Exercise aim: Leaving out the pictures, reproduce each record exactly and in full.
=== Begin Enclosure ===
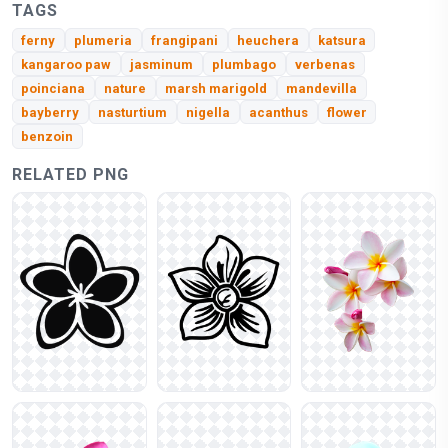
TAGS
ferny
plumeria
frangipani
heuchera
katsura
kangaroo paw
jasminum
plumbago
verbenas
poinciana
nature
marsh marigold
mandevilla
bayberry
nasturtium
nigella
acanthus
flower
benzoin
RELATED PNG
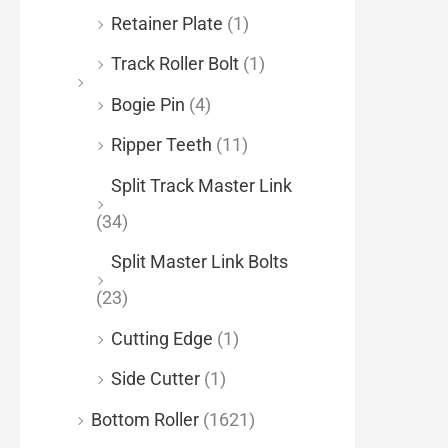
Retainer Plate
(1)
Track Roller Bolt
(1)
Bogie Pin
(4)
Ripper Teeth
(11)
Split Track Master Link
(34)
Split Master Link Bolts
(23)
Cutting Edge
(1)
Side Cutter
(1)
Bottom Roller
(1621)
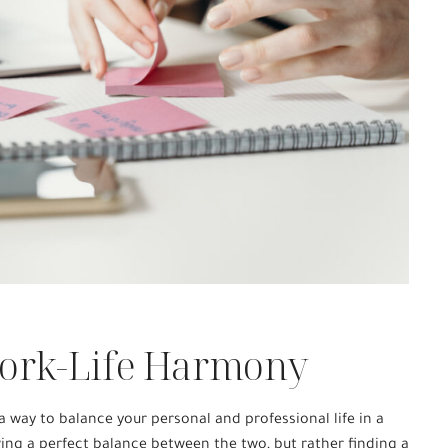
ork-Life Harmony
 way to balance your personal and professional life in a
ving a perfect balance between the two, but rather finding a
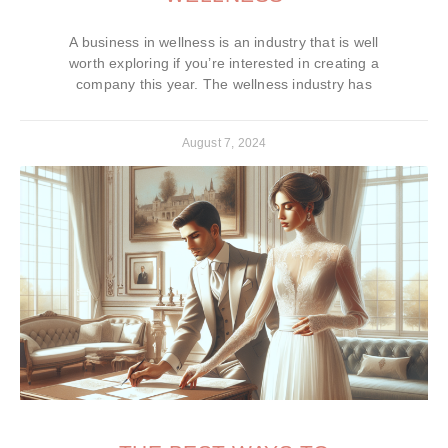
A business in wellness is an industry that is well
worth exploring if you’re interested in creating a
company this year. The wellness industry has
August 7, 2024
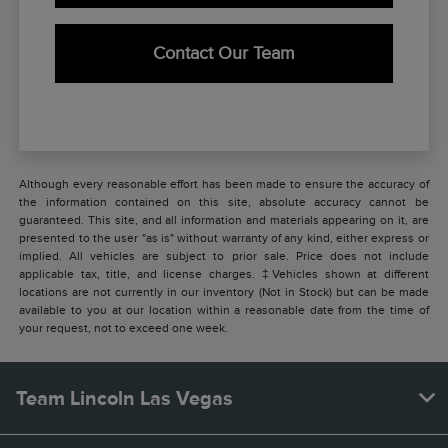
Contact Our Team
Although every reasonable effort has been made to ensure the accuracy of
the information contained on this site, absolute accuracy cannot be
guaranteed. This site, and all information and materials appearing on it, are
presented to the user "as is" without warranty of any kind, either express or
implied. All vehicles are subject to prior sale. Price does not include
applicable tax, title, and license charges. ‡Vehicles shown at different
locations are not currently in our inventory (Not in Stock) but can be made
available to you at our location within a reasonable date from the time of
your request, not to exceed one week.
Team Lincoln Las Vegas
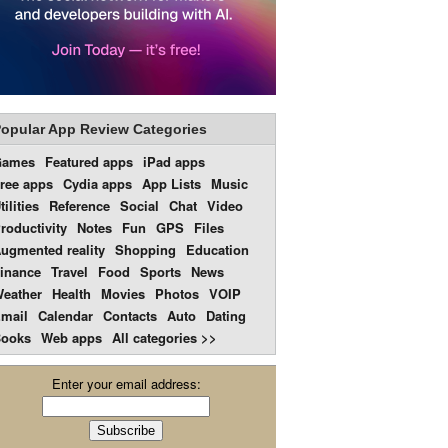
opular App Review Categories
Games
Featured apps
iPad apps
ree apps
Cydia apps
App Lists
Music
tilities
Reference
Social
Chat
Video
roductivity
Notes
Fun
GPS
Files
ugmented reality
Shopping
Education
inance
Travel
Food
Sports
News
eather
Health
Movies
Photos
VOIP
mail
Calendar
Contacts
Auto
Dating
ooks
Web apps
All categories >>
Enter your email address:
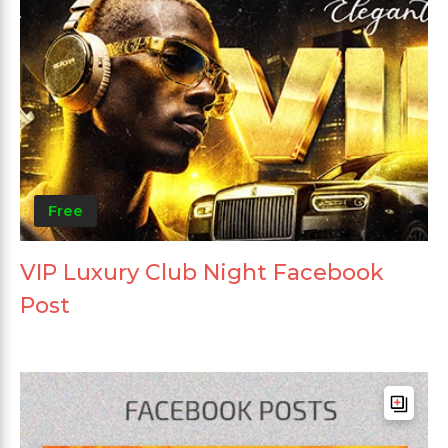
Free
VIP Luxury Club Night Facebook
Post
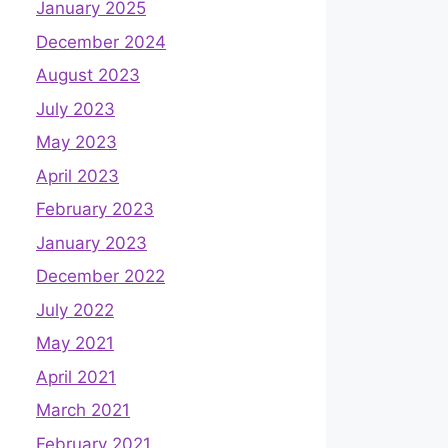
January 2025
December 2024
August 2023
July 2023
May 2023
April 2023
February 2023
January 2023
December 2022
July 2022
May 2021
April 2021
March 2021
February 2021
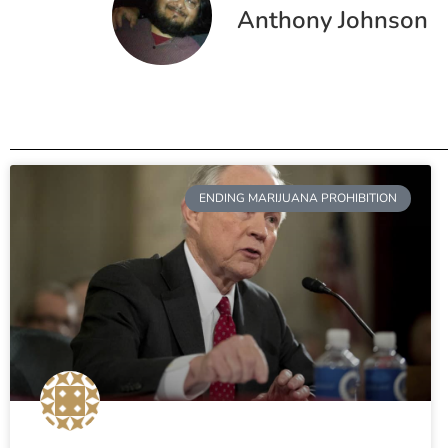
Anthony Johnson
ENDING MARIJUANA PROHIBITION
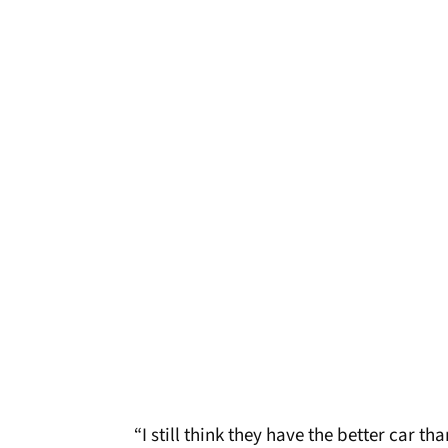
“I still think they have the better car t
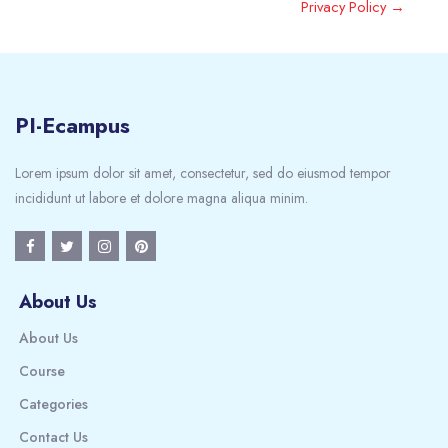
Privacy Policy →
PI-Ecampus
Lorem ipsum dolor sit amet, consectetur, sed do eiusmod tempor
incididunt ut labore et dolore magna aliqua minim.
About Us
About Us
Course
Categories
Contact Us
=== End Enclosure ===
Completed task:
TAGS
ferny
plumeria
frangipani
heuchera
katsura
kangaroo paw
jasminum
plumbago
verbenas
poinciana
nature
marsh marigold
mandevilla
bayberry
nasturtium
nigella
acanthus
flower
benzoin
RELATED PNG
Retainer Plate
(1)
Track Roller Bolt
(1)
Bogie Pin
(4)
Ripper Teeth
(11)
Split Track Master Link
(34)
Split Master Link Bolts
(23)
Cutting Edge
(1)
Side Cutter
(1)
Bottom Roller
(1621)
ork-Life Harmony
 way to balance your personal and professional life in a
ving a perfect balance between the two, but rather finding a
A business in wellness is an industry that is well
worth exploring if you’re interested in creating a
company this year. The wellness industry has
August 7, 2024
Contact Our Team
Although every reasonable effort has been made to ensure the accuracy of
the information contained on this site, absolute accuracy cannot be
guaranteed. This site, and all information and materials appearing on it, are
presented to the user "as is" without warranty of any kind, either express or
implied. All vehicles are subject to prior sale. Price does not include
applicable tax, title, and license charges. ‡Vehicles shown at different
locations are not currently in our inventory (Not in Stock) but can be made
available to you at our location within a reasonable date from the time of
your request, not to exceed one week.
Team Lincoln Las Vegas
opular App Review Categories
Games
Featured apps
iPad apps
ree apps
Cydia apps
App Lists
Music
tilities
Reference
Social
Chat
Video
roductivity
Notes
Fun
GPS
Files
ugmented reality
Shopping
Education
inance
Travel
Food
Sports
News
eather
Health
Movies
Photos
VOIP
mail
Calendar
Contacts
Auto
Dating
ooks
Web apps
All categories >>
Enter your email address:
Free
VIP Luxury Club Night Facebook
Post
January 2025
December 2024
August 2023
July 2023
May 2023
April 2023
February 2023
January 2023
December 2022
July 2022
May 2021
April 2021
March 2021
February 2021
Anthony Johnson
ENDING MARIJUANA PROHIBITION
“I still think they have the better car t
Privacy Policy →
PI-Ecampus
Lorem ipsum dolor sit amet, consectetur, sed do eiusmod tempor
incididunt ut labore et dolore magna aliqua minim.
About Us
About Us
Course
Categories
Contact Us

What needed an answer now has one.